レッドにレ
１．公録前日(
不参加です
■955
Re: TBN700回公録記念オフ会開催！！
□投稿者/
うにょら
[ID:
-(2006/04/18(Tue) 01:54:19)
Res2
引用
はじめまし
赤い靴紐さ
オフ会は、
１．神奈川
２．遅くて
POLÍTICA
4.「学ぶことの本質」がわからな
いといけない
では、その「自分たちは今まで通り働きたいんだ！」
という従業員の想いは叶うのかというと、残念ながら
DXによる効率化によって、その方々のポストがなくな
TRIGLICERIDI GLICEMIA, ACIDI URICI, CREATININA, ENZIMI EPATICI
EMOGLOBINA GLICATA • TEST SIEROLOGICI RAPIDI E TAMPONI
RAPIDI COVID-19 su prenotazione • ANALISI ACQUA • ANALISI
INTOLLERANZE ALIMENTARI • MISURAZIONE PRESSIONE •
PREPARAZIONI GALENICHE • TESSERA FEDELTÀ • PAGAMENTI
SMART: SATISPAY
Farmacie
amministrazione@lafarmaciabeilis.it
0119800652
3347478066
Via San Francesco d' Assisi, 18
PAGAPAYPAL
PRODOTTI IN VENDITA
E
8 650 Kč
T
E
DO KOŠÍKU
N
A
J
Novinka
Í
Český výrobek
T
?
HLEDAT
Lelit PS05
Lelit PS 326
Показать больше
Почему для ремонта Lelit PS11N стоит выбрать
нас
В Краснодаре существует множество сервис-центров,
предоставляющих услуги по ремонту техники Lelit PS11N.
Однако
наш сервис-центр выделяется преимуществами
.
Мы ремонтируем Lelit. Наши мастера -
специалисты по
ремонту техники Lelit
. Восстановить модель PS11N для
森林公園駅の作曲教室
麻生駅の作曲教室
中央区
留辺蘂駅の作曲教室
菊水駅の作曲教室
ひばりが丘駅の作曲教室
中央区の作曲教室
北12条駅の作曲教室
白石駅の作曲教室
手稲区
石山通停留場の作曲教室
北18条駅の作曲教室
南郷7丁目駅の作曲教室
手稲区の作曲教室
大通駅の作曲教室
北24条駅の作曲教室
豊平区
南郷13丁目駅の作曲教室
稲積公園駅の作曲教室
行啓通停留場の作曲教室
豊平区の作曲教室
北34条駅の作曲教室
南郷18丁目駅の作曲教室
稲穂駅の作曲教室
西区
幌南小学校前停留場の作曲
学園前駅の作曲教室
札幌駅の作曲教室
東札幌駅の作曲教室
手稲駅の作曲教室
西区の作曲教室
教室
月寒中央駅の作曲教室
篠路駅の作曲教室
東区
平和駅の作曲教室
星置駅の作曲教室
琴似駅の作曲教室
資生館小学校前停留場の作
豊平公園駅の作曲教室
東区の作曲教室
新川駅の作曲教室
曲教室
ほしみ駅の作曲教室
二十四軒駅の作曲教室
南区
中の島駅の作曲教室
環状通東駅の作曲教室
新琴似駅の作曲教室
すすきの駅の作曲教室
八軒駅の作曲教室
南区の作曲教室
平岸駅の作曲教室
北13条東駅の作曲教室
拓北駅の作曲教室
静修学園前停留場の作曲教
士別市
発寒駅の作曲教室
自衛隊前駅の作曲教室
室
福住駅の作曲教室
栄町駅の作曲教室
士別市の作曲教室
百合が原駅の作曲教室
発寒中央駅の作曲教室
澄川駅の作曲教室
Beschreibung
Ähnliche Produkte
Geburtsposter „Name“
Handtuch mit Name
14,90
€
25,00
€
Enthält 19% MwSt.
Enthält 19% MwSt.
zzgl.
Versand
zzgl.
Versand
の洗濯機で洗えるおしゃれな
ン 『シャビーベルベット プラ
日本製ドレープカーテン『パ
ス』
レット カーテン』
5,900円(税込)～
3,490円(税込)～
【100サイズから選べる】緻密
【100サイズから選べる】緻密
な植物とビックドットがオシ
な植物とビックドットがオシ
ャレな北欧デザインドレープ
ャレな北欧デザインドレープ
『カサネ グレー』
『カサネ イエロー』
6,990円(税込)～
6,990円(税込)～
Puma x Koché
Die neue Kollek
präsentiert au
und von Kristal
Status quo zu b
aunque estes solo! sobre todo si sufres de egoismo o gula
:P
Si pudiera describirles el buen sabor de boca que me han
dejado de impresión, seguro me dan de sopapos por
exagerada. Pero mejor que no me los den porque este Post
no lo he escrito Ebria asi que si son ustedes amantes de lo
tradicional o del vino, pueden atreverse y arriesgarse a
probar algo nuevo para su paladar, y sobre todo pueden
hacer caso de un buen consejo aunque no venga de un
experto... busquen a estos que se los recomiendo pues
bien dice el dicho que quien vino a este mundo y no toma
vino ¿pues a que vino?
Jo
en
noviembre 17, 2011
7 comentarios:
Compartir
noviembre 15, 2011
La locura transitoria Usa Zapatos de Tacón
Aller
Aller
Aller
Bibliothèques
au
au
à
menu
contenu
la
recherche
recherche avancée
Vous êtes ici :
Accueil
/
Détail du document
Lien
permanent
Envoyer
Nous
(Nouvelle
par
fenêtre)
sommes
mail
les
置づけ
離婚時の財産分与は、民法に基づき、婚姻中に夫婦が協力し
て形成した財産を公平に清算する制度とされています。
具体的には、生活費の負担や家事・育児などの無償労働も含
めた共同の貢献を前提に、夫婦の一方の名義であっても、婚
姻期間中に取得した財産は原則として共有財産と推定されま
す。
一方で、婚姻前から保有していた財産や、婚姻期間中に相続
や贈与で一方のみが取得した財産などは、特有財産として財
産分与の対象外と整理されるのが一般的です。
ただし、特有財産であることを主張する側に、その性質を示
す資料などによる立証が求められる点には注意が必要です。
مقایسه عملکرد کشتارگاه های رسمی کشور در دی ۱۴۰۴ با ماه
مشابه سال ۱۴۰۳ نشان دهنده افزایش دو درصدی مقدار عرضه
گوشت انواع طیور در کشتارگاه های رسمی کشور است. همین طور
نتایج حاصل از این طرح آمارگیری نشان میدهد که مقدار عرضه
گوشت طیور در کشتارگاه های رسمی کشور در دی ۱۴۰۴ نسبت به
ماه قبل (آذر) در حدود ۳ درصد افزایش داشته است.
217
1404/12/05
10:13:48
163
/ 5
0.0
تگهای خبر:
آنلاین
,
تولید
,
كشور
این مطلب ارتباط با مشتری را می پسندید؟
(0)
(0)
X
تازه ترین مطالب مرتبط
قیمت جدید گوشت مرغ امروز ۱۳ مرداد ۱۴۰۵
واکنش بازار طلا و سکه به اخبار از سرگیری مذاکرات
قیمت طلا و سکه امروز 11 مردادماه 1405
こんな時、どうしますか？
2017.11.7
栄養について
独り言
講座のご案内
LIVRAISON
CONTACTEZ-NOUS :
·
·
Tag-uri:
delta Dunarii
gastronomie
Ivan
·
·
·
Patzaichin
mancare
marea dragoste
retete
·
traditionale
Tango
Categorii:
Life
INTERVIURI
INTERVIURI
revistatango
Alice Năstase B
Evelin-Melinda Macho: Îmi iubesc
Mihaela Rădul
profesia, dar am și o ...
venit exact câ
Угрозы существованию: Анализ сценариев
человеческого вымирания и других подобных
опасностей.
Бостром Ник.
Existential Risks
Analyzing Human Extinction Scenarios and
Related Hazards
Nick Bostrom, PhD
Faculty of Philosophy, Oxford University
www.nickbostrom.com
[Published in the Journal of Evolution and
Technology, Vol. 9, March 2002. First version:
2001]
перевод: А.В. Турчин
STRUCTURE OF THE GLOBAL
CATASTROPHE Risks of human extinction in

▸ **WHAT IS BEING ASKED**
Repeat the entries shown above, every one, word for word.

▸ **SOLUTION BELOW**
レッドにレ
１．公録前日(
不参加です
■955
Re: TBN700回公録記念オフ会開催！！
□投稿者/
うにょら
[ID:
-(2006/04/18(Tue) 01:54:19)
Res2
引用
はじめまし
赤い靴紐さ
オフ会は、
１．神奈川
２．遅くて
POLÍTICA
4.「学ぶことの本質」がわからな
いといけない
では、その「自分たちは今まで通り働きたいんだ！」
という従業員の想いは叶うのかというと、残念ながら
DXによる効率化によって、その方々のポストがなくな
TRIGLICERIDI GLICEMIA, ACIDI URICI, CREATININA, ENZIMI EPATICI
EMOGLOBINA GLICATA • TEST SIEROLOGICI RAPIDI E TAMPONI
RAPIDI COVID-19 su prenotazione • ANALISI ACQUA • ANALISI
INTOLLERANZE ALIMENTARI • MISURAZIONE PRESSIONE •
PREPARAZIONI GALENICHE • TESSERA FEDELTÀ • PAGAMENTI
SMART: SATISPAY
Farmacie
amministrazione@lafarmaciabeilis.it
0119800652
3347478066
Via San Francesco d' Assisi, 18
PAGAPAYPAL
PRODOTTI IN VENDITA
E
8 650 Kč
T
E
DO KOŠÍKU
N
A
J
Novinka
Í
Český výrobek
T
?
HLEDAT
Lelit PS05
Lelit PS 326
Показать больше
Почему для ремонта Lelit PS11N стоит выбрать
нас
В Краснодаре существует множество сервис-центров,
предоставляющих услуги по ремонту техники Lelit PS11N.
Однако
наш сервис-центр выделяется преимуществами
.
Мы ремонтируем Lelit. Наши мастера -
специалисты по
ремонту техники Lelit
. Восстановить модель PS11N для
森林公園駅の作曲教室
麻生駅の作曲教室
中央区
留辺蘂駅の作曲教室
菊水駅の作曲教室
ひばりが丘駅の作曲教室
中央区の作曲教室
北12条駅の作曲教室
白石駅の作曲教室
手稲区
石山通停留場の作曲教室
北18条駅の作曲教室
南郷7丁目駅の作曲教室
手稲区の作曲教室
大通駅の作曲教室
北24条駅の作曲教室
豊平区
南郷13丁目駅の作曲教室
稲積公園駅の作曲教室
行啓通停留場の作曲教室
豊平区の作曲教室
北34条駅の作曲教室
南郷18丁目駅の作曲教室
稲穂駅の作曲教室
西区
幌南小学校前停留場の作曲
学園前駅の作曲教室
札幌駅の作曲教室
東札幌駅の作曲教室
手稲駅の作曲教室
西区の作曲教室
教室
月寒中央駅の作曲教室
篠路駅の作曲教室
東区
平和駅の作曲教室
星置駅の作曲教室
琴似駅の作曲教室
資生館小学校前停留場の作
豊平公園駅の作曲教室
東区の作曲教室
新川駅の作曲教室
曲教室
ほしみ駅の作曲教室
二十四軒駅の作曲教室
南区
中の島駅の作曲教室
環状通東駅の作曲教室
新琴似駅の作曲教室
すすきの駅の作曲教室
八軒駅の作曲教室
南区の作曲教室
平岸駅の作曲教室
北13条東駅の作曲教室
拓北駅の作曲教室
静修学園前停留場の作曲教
士別市
発寒駅の作曲教室
自衛隊前駅の作曲教室
室
福住駅の作曲教室
栄町駅の作曲教室
士別市の作曲教室
百合が原駅の作曲教室
発寒中央駅の作曲教室
澄川駅の作曲教室
Beschreibung
Ähnliche Produkte
Geburtsposter „Name“
Handtuch mit Name
14,90
€
25,00
€
Enthält 19% MwSt.
Enthält 19% MwSt.
zzgl.
Versand
zzgl.
Versand
の洗濯機で洗えるおしゃれな
ン 『シャビーベルベット プラ
日本製ドレープカーテン『パ
ス』
レット カーテン』
5,900円(税込)～
3,490円(税込)～
【100サイズから選べる】緻密
【100サイズから選べる】緻密
な植物とビックドットがオシ
な植物とビックドットがオシ
ャレな北欧デザインドレープ
ャレな北欧デザインドレープ
『カサネ グレー』
『カサネ イエロー』
6,990円(税込)～
6,990円(税込)～
Puma x Koché
Die neue Kollek
präsentiert au
und von Kristal
Status quo zu b
aunque estes solo! sobre todo si sufres de egoismo o gula
:P
Si pudiera describirles el buen sabor de boca que me han
dejado de impresión, seguro me dan de sopapos por
exagerada. Pero mejor que no me los den porque este Post
no lo he escrito Ebria asi que si son ustedes amantes de lo
tradicional o del vino, pueden atreverse y arriesgarse a
probar algo nuevo para su paladar, y sobre todo pueden
hacer caso de un buen consejo aunque no venga de un
experto... busquen a estos que se los recomiendo pues
bien dice el dicho que quien vino a este mundo y no toma
vino ¿pues a que vino?
Jo
en
noviembre 17, 2011
7 comentarios:
Compartir
noviembre 15, 2011
La locura transitoria Usa Zapatos de Tacón
Aller
Aller
Aller
Bibliothèques
au
au
à
menu
contenu
la
recherche
recherche avancée
Vous êtes ici :
Accueil
/
Détail du document
Lien
permanent
Envoyer
Nous
(Nouvelle
par
fenêtre)
sommes
mail
les
置づけ
離婚時の財産分与は、民法に基づき、婚姻中に夫婦が協力し
て形成した財産を公平に清算する制度とされています。
具体的には、生活費の負担や家事・育児などの無償労働も含
めた共同の貢献を前提に、夫婦の一方の名義であっても、婚
姻期間中に取得した財産は原則として共有財産と推定されま
す。
一方で、婚姻前から保有していた財産や、婚姻期間中に相続
や贈与で一方のみが取得した財産などは、特有財産として財
産分与の対象外と整理されるのが一般的です。
ただし、特有財産であることを主張する側に、その性質を示
す資料などによる立証が求められる点には注意が必要です。
مقایسه عملکرد کشتارگاه های رسمی کشور در دی ۱۴۰۴ با ماه
مشابه سال ۱۴۰۳ نشان دهنده افزایش دو درصدی مقدار عرضه
گوشت انواع طیور در کشتارگاه های رسمی کشور است. همین طور
نتایج حاصل از این طرح آمارگیری نشان میدهد که مقدار عرضه
گوشت طیور در کشتارگاه های رسمی کشور در دی ۱۴۰۴ نسبت به
ماه قبل (آذر) در حدود ۳ درصد افزایش داشته است.
217
1404/12/05
10:13:48
163
/ 5
0.0
تگهای خبر:
آنلاین
,
تولید
,
كشور
این مطلب ارتباط با مشتری را می پسندید؟
(0)
(0)
X
تازه ترین مطالب مرتبط
قیمت جدید گوشت مرغ امروز ۱۳ مرداد ۱۴۰۵
واکنش بازار طلا و سکه به اخبار از سرگیری مذاکرات
قیمت طلا و سکه امروز 11 مردادماه 1405
こんな時、どうしますか？
2017.11.7
栄養について
独り言
講座のご案内
LIVRAISON
CONTACTEZ-NOUS :
·
·
Tag-uri:
delta Dunarii
gastronomie
Ivan
·
·
·
Patzaichin
mancare
marea dragoste
retete
·
traditionale
Tango
Categorii:
Life
INTERVIURI
INTERVIURI
revistatango
Alice Năstase B
Evelin-Melinda Macho: Îmi iubesc
Mihaela Rădul
profesia, dar am și o ...
venit exact câ
Угрозы существованию: Анализ сценариев
человеческого вымирания и других подобных
опасностей.
Бостром Ник.
Existential Risks
Analyzing Human Extinction Scenarios and
Related Hazards
Nick Bostrom, PhD
Faculty of Philosophy, Oxford University
www.nickbostrom.com
[Published in the Journal of Evolution and
Technology, Vol. 9, March 2002. First version:
2001]
перевод: А.В. Турчин
STRUCTURE OF THE GLOBAL
CATASTROPHE Risks of human extinction in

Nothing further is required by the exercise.